** Extracted records **

##########

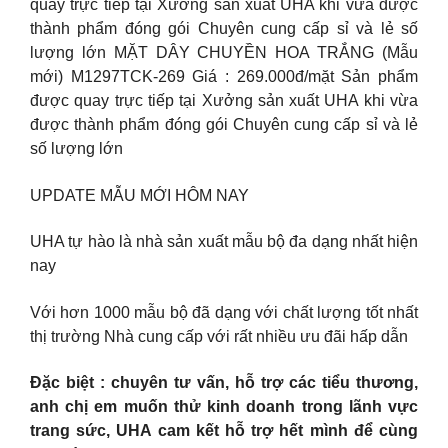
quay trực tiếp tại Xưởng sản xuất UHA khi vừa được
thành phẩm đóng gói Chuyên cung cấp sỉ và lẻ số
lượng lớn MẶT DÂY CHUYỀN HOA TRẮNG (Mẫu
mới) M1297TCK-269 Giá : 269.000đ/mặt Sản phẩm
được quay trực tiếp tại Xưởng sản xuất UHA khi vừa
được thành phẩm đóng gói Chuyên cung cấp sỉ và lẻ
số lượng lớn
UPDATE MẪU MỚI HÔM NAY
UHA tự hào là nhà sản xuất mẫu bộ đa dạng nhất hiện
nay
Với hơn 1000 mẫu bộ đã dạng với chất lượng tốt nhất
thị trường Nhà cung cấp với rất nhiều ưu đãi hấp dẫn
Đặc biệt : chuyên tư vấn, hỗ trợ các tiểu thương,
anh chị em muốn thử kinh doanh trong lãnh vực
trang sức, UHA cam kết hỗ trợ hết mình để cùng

##########

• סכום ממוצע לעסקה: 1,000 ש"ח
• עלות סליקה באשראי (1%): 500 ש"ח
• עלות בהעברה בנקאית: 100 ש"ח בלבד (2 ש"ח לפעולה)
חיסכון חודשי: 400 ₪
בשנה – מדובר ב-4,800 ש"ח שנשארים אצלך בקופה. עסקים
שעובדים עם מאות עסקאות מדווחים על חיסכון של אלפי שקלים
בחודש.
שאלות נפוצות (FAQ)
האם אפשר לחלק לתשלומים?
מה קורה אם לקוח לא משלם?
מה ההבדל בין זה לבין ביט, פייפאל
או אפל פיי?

##########

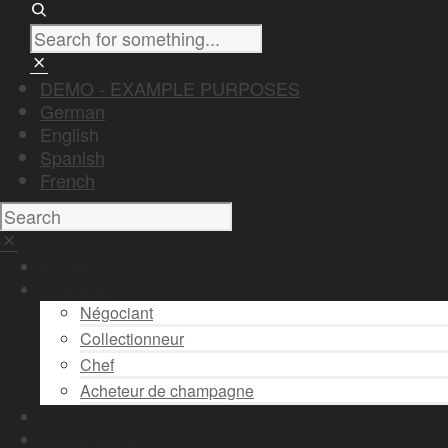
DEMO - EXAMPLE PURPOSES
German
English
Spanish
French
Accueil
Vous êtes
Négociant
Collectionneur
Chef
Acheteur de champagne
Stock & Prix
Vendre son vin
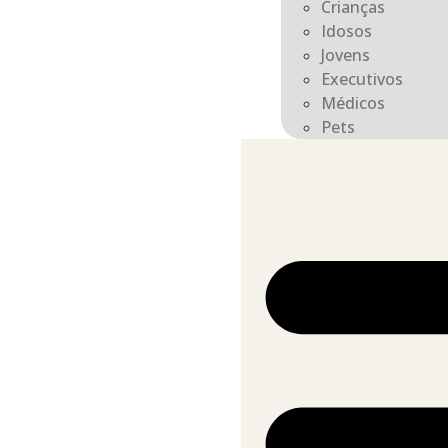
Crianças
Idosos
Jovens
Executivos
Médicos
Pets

##########

Among the lines above, repeat exactly those from the line with "được quay trực" to the line with "trang sức, UHA", counting both ends.

được quay trực tiếp tại Xưởng sản xuất UHA khi vừa
được thành phẩm đóng gói Chuyên cung cấp sỉ và lẻ
số lượng lớn
UPDATE MẪU MỚI HÔM NAY
UHA tự hào là nhà sản xuất mẫu bộ đa dạng nhất hiện
nay
Với hơn 1000 mẫu bộ đã dạng với chất lượng tốt nhất
thị trường Nhà cung cấp với rất nhiều ưu đãi hấp dẫn
Đặc biệt : chuyên tư vấn, hỗ trợ các tiểu thương,
anh chị em muốn thử kinh doanh trong lãnh vực
trang sức, UHA cam kết hỗ trợ hết mình để cùng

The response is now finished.